*Problem details:* Without including any pictures, retype exactly the lines from the top of the records through the line containing "Kindheitserinnerungen", that final line included.

Top of Data extracts

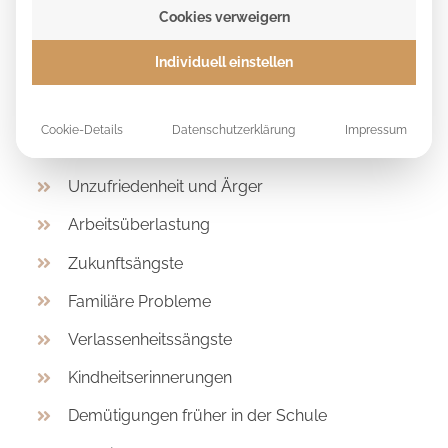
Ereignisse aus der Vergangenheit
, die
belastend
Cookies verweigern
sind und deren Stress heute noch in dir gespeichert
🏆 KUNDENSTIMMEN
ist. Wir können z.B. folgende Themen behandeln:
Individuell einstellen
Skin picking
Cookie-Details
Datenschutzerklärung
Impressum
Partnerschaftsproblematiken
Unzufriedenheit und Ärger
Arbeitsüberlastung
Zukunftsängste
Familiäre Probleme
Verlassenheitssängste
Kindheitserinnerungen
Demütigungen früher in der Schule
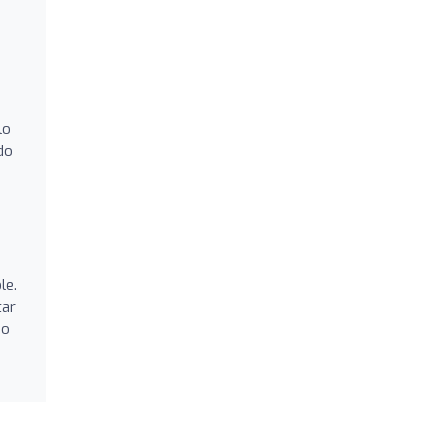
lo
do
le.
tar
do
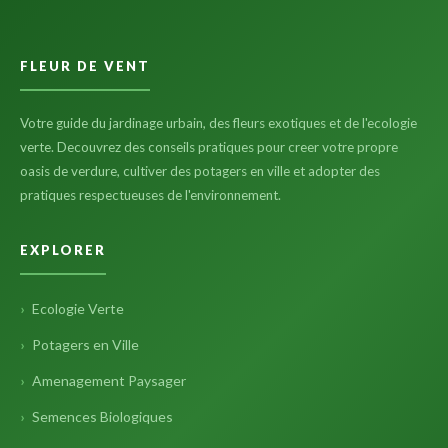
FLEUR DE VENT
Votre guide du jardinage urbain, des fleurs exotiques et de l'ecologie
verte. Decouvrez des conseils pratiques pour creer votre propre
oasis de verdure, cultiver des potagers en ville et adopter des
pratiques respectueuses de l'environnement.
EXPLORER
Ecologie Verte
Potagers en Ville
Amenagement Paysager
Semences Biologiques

Bottom of Data extracts

*Answer to this problem:*
Ereignisse aus der Vergangenheit
, die
belastend
Cookies verweigern
sind und deren Stress heute noch in dir gespeichert
🏆 KUNDENSTIMMEN
ist. Wir können z.B. folgende Themen behandeln:
Individuell einstellen
Skin picking
Cookie-Details
Datenschutzerklärung
Impressum
Partnerschaftsproblematiken
Unzufriedenheit und Ärger
Arbeitsüberlastung
Zukunftsängste
Familiäre Probleme
Verlassenheitssängste
Kindheitserinnerungen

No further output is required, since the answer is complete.